AI can analyze multiple internal and external sources of data to intelligently assess and continuously monitor risk. Performance to critical SLAs or to contractual obligations are internal sources of data disclosed by the vendors, whereas the market news or adverse events that may affect performance or compliance are external sources of data that vendors may not be able to foresee or be obliged to share. AI helps you:
- Unveil hidden risk: AI scans vast datasets, identifying financial instability, regulatory non-compliance, and ethical lapses before they materialize.
- Predict potential incidents: By identifying patterns within internal and external datasets, AI anticipates issues like data breaches or operational disruptions, allowing you to take proactive measures.
- Optimize decision-making: Real-time insights into vendor performance and compliance empower you to prioritize resources and focus on the most critical risks.
AI’s role goes beyond collecting and analyzing data for risk monitoring. AI can intelligently assess risk across various vendor roles and categories and then create and dynamically adjust domain risk scorecards, trigger alerts, gather trends and generate actionable recommendations for mitigation. This enables vendor managers to proactively and continuously optimize RoI from vendors across the supply chain while protecting their business from risks across multiple domains.
4. Incident Management and Crisis Response
Instead of reacting to unforeseen events and chaos, AI lets you anticipate and outmaneuver it with pattern recognition, risk prediction, and lightning-fast response recommendations. This proactive approach minimizes disruption, shields your reputation, and keeps you in control.
Imagine this: A hurricane is about to hit a key vendor’s delivery hub.
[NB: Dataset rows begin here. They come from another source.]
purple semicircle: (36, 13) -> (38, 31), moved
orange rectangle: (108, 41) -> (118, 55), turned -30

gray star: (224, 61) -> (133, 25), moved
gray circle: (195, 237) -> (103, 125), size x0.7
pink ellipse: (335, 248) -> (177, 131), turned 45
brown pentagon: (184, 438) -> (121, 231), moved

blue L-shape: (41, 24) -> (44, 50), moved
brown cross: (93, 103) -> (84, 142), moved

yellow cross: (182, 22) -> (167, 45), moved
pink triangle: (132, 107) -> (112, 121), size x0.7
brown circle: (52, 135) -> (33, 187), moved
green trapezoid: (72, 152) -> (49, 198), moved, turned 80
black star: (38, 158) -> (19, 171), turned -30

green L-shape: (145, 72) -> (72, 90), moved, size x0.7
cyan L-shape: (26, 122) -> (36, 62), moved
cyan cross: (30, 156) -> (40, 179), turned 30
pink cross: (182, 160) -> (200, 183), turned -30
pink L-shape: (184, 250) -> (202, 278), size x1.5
AI identifies it (by continuously monitoring for adverse events) and then triggers proactive responses, like:
- Asking vendors about disaster plans and backup sites.
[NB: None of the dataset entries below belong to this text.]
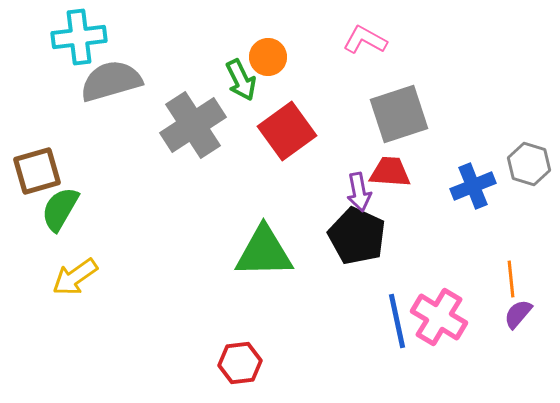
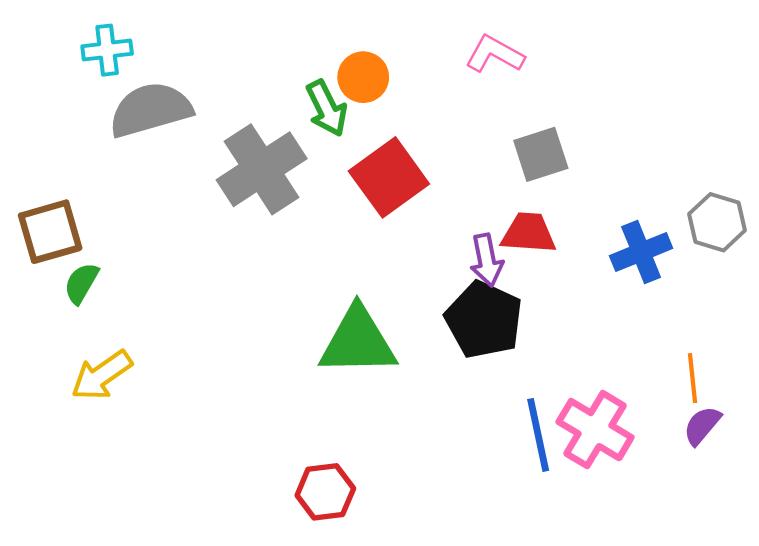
cyan cross: (79, 37) -> (107, 50), size x0.7
gray square: (399, 114) -> (541, 154), size x0.7
green semicircle: (60, 209) -> (81, 283), size x0.7

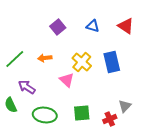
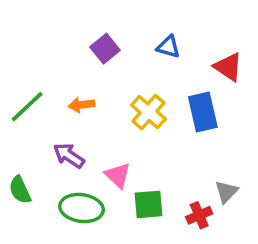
red triangle: (126, 26) -> (228, 67), moved
pink triangle: (67, 80) -> (118, 175), moved
purple arrow: (27, 87) -> (69, 155), moved

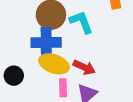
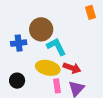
cyan L-shape: (81, 22) -> (56, 47), moved
blue cross: (46, 43) -> (19, 43), moved, size x0.7

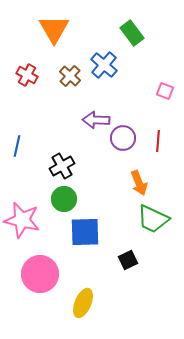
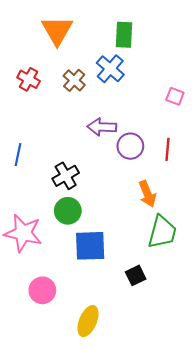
green rectangle: (132, 33) -> (124, 35), moved, turned 40
green trapezoid: (153, 219) -> (162, 232), turned -100
pink circle: (40, 274) -> (42, 290), size x0.7

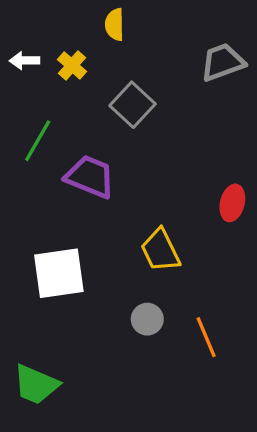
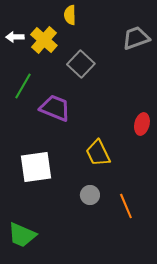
yellow cross: (72, 65) -> (44, 40), size x1.5

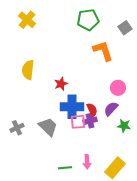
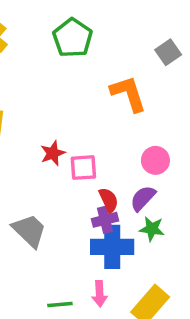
green pentagon: (88, 20) -> (73, 38), moved, turned -30
blue cross: (72, 107) -> (112, 247), moved
pink square: (78, 122) -> (83, 168), moved
green star: (124, 126) -> (152, 229), moved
- Generating custom risk assessments to pinpoint vulnerabilities.
- Triggering urgent audits to verify preparedness.
- Alerting key stakeholders immediately, keeping everyone in the loop.
This allows you to sidestep operational snags and reputational damage before they even materialize. Moreover, natural disasters aren’t the only threats AI tackles – it’s your guardian against the entire spectrum of vendor risk domains involving financial and market risk, InfoSec, geopolitical conflicts, and more.
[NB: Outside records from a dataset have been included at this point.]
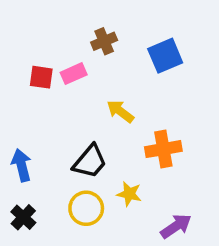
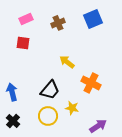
blue square: (165, 56) -> (93, 19), moved
pink rectangle: (74, 74) -> (26, 19), moved
orange cross: (163, 149) -> (91, 83), turned 36

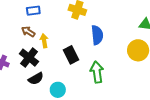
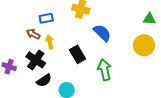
blue rectangle: (33, 11) -> (46, 18), moved
blue semicircle: (97, 35) -> (102, 33), turned -36

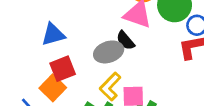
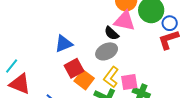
black semicircle: (125, 40) -> (112, 33), moved
orange square: (53, 88) -> (84, 80), moved

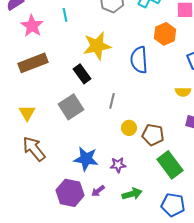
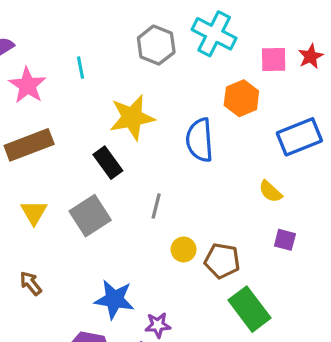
yellow semicircle: (183, 92) -> (270, 192), turned 42
yellow triangle: (27, 113) -> (34, 212), moved
brown arrow: (34, 149) -> (31, 283), size x0.6
purple star: (118, 165) -> (158, 325), moved

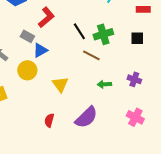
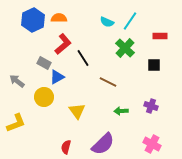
black line: (79, 31) -> (83, 58), moved
green cross: (103, 34) -> (125, 48), moved, turned -30

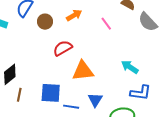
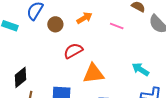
pink line: (106, 24) -> (117, 26), turned -32

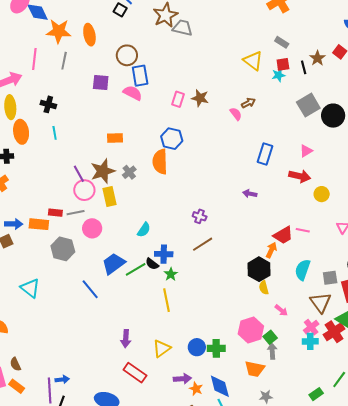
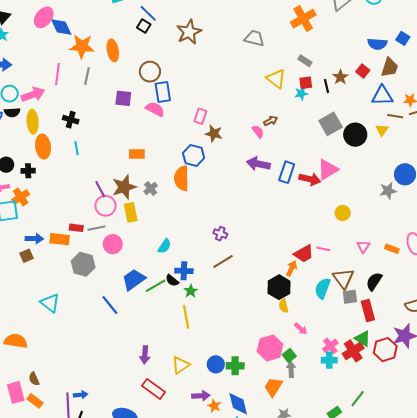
gray trapezoid: (182, 28) -> (254, 38), moved
brown star: (200, 98) -> (214, 134), moved
pink triangle: (306, 151) -> (328, 170), size x1.6
red arrow: (300, 176) -> (310, 179), moved
purple arrow: (250, 194) -> (258, 164), moved, size x1.6
brown triangle: (321, 302) -> (343, 279), moved
orange trapezoid: (255, 369) -> (273, 387), turned 110

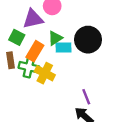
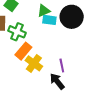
orange rectangle: (35, 51) -> (23, 51), moved
yellow cross: (45, 73) -> (34, 63), moved

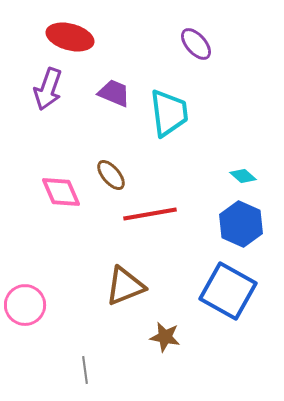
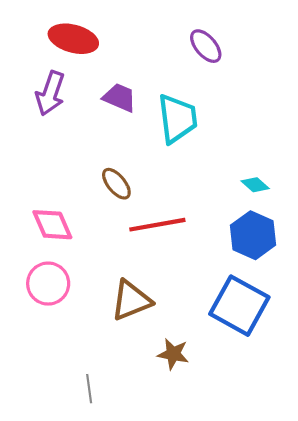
pink diamond: (61, 192) -> (52, 225), moved
pink circle: (25, 305) -> (48, 284), moved

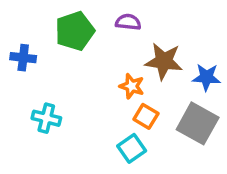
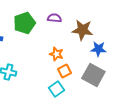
brown star: (164, 61) -> (82, 30), moved
orange square: (146, 116) -> (64, 71), turned 32

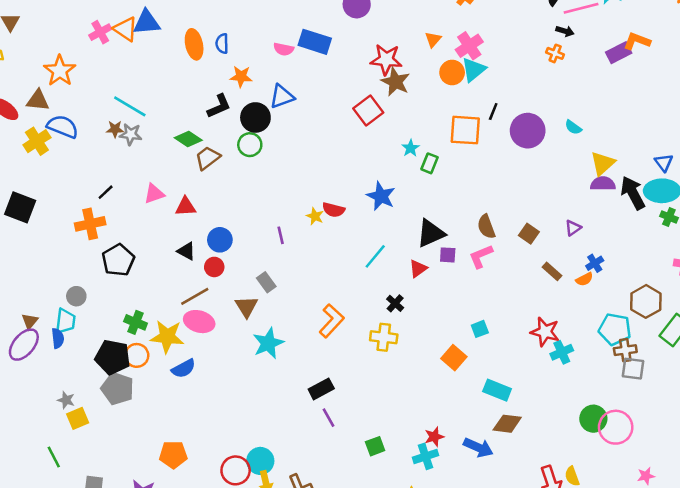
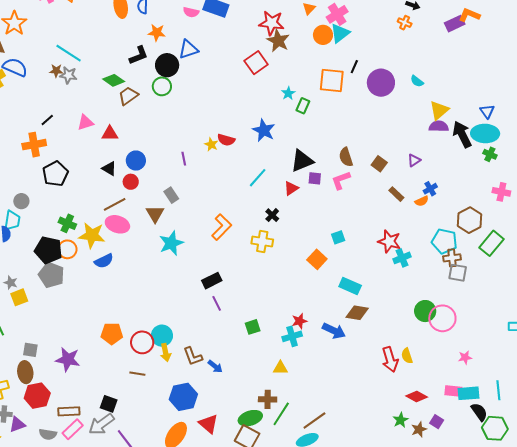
orange pentagon: (173, 455) -> (112, 334), moved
5. Efficient Vendor Relationship Management
From reducing delivery time, cost and friction to improving innovation, optimizing your supply chain RoI involves setting up and monitoring the right SLAs, KPIs, and obligations. AI can help foster stronger vendor relationships by providing insights into vendor performance, identifying areas for improvement, and facilitating collaborative problem-solving. This data-driven approach enhances communication, builds trust, and strengthens your vendor ecosystem.
The Far-Reaching Benefits of AI-Powered VRRM
The implementation of AI in VRRM brings about a multitude of benefits that extend far beyond risk mitigation.
- Improved Decision Making: AI provides real-time insights and predictive analytics, enabling informed decisions that optimize vendor selection, optimize contract negotiations, and minimize supply chain disruptions.
- Reduced Costs: AI helps identify cost-saving opportunities, optimize vendor relationships, and minimize the impact of disruptions.
- Strengthened Reputation: AI-powered VRRM safeguards your reputation by monitoring for incidents, ensuring compliance, and fostering strong vendor relationships.
Outlook for the Future
AI is a catalyst for transformation. In the context of VRRM, AI is the intelligent assistant that transforms it from a reactive process into a strategic advantage.
As AI continues to evolve, its impact on VRRM will grow. Regardless of their industry or domain, organizations that are at the forefront of this transformation will be well-positioned to reap the benefits of improved efficiency, reduced costs, and a strengthened reputation of resilience and trust as their competitive advantage.